The criminal case in the emirate of Sharjah relates to a check for 798.9 million dirhams ($218 million), signed by Naqvi and fellow executive Rafique Lakhani, and written to Hamid Jafar, another founding shareholder in Abraaj.
Dubai-based Abraaj, which has investment in Indorama Fertilizers in Nigeria, has filed for provisional liquidation in the Cayman Islands after months of turmoil related to a row with investors over the use of their money in a $1 billion healthcare fund. Liquidators are also seeking to sell its investment management business.
Zafer Oghli and Khalid al-Bannay, lawyers for Jafar, told reporters the session was postponed until Tuesday.
Naqvi’s lawyer Habib al-Mulla said the hearing had been adjourned and the parties were still in discussion to reach a settlement.

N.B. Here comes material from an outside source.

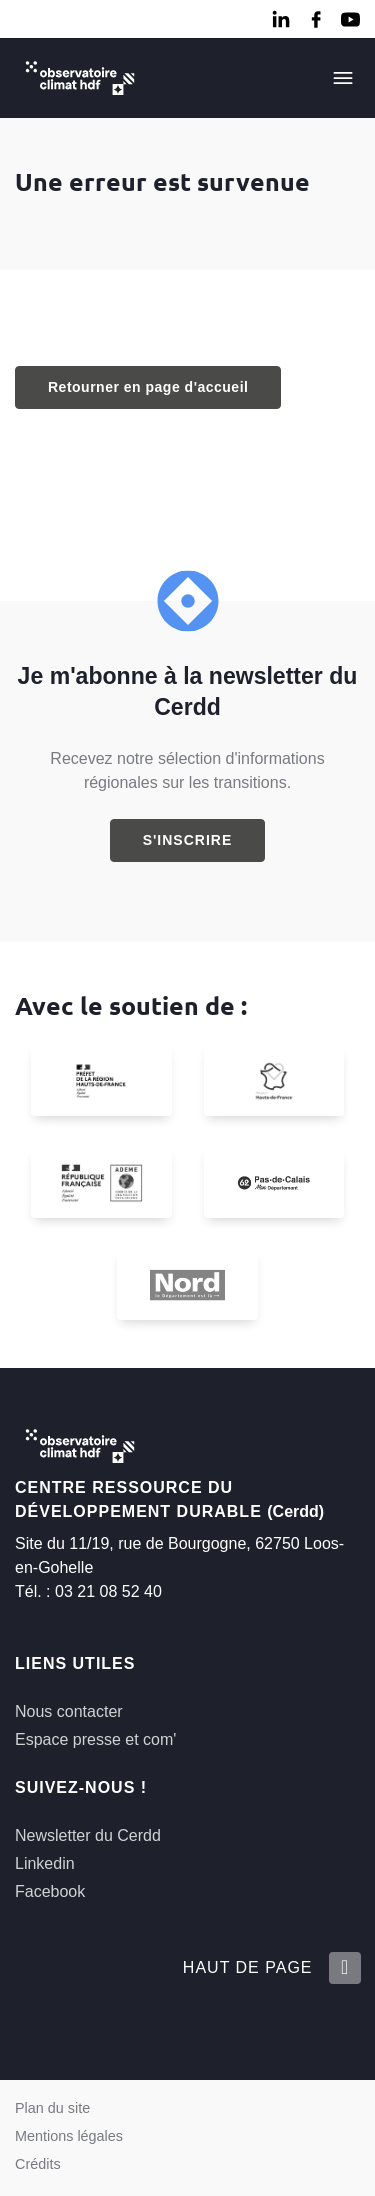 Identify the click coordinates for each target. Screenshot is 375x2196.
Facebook (50, 1891)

Neither Lakhani nor his lawyer could be reached for comment.
The punishment for issuing a bounced check under UAE law can be jail or a fine.
Naqvi is the single biggest shareholder of Abraaj Holdings, which owns the firm’s investment management business.
Founded in 2002 by Naqvi, a Pakistani financier, the Abraaj Group had nearly $14 billion of assets under management before being granted a court-supervised restructuring in July in the Cayman Islands, where it is registered, following allegations of the misuse of funds.
The Cayman Islands court appointed liquidators to oversee an “orderly restructuring” of the group amid suspicions that the investment giant could collapse.
Four key investors in a $1 billion healthcare fund managed by Abraaj, including Bill and Melinda Gates and a World Bank affiliate, have demanded an inquiry into allegations that money from the fund was used for other operations.
That in turn triggered investor demands for their funds back.
Abraaj had the funds to repay secured investors but could not repay unsecured investors.
The company had categorically denied any wrongdoing.